Arizona's other state university, the University of Arizona, has been under a faculty-hiring freeze since October. Joaquin Ruiz, dean of the university's College of Science, says he doesn't expect a thaw anytime soon. "In about 5 years, there's going to be boom times because there's no question that universities are going to have to hire," Ruiz says. "But that doesn't help much for anyone who needs a job now."
Universities that have frozen faculty hiring have allowed some exceptions. The University of Minnesota, for example, announced a hiring pause in November but stipulated that positions essential to university operations will be filled. The University of Arizona likewise is allowing some exceptions to its freeze. Ruiz says the College of Science, which normally hires about 16 faculty members a year, has four searches under way this year, two for clinical faculty members in the medical school and two for programs so small that they could "implode" if open positions aren't filled.
Eric Wilcots, associate dean for mathematical and natural sciences in the University of Wisconsin's College of Letters and Science, says the school is going forward with searches that were authorized last year, but "we are being very conservative with authorizing any new hires" and will probably remain so at least until the state decides whether to raise student tuition. There's also some hope, he says, that a piece of the promised federal stimulus package will find its way to campus; if so, that may free up some money for faculty hiring. Still, he says, "I would not want to be looking for a faculty job in this environment."

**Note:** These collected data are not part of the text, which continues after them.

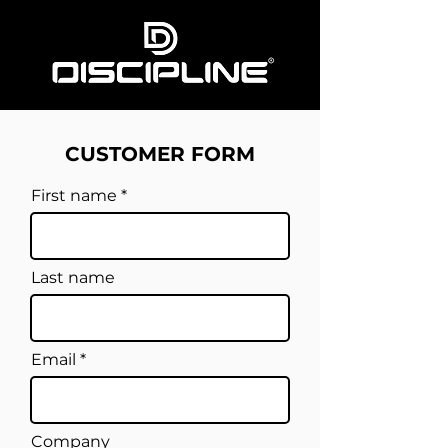
CUSTOMER FORM
First name
Last name
Email
Company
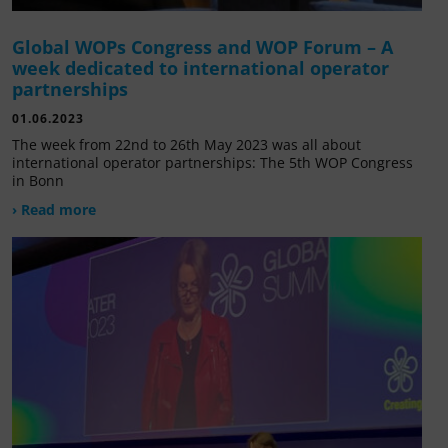
Global WOPs Congress and WOP Forum – A
week dedicated to international operator
partnerships
01.06.2023
The week from 22nd to 26th May 2023 was all about
international operator partnerships: The 5th WOP Congress
in Bonn
› Read more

University of Virginia Vice President for Research Tom Skalak says UVA science departments have put more than the usual number of searches on hold. But although faculty hiring may be on the back burner for a while, he says, "all institutions are continuing to invest in innovation, knowing that the federal and private sector support will be coming off the sidelines within 18 months to 2 years."
Sam Bonfante, associate publisher of The Chronicle of Higher Education, also sees evidence that although universities may be down, they're not panicked. Recruitment advertising in the Chronicle has slipped in recent months, he says, but branding advertising--4-color ads trumpeting universities' unique attributes--has increased. That suggests that universities are trying harder than ever to attract the best scholars, he says. "The war for talent is no less intense."
Siri Carpenter writes from Madison, Wisconsin.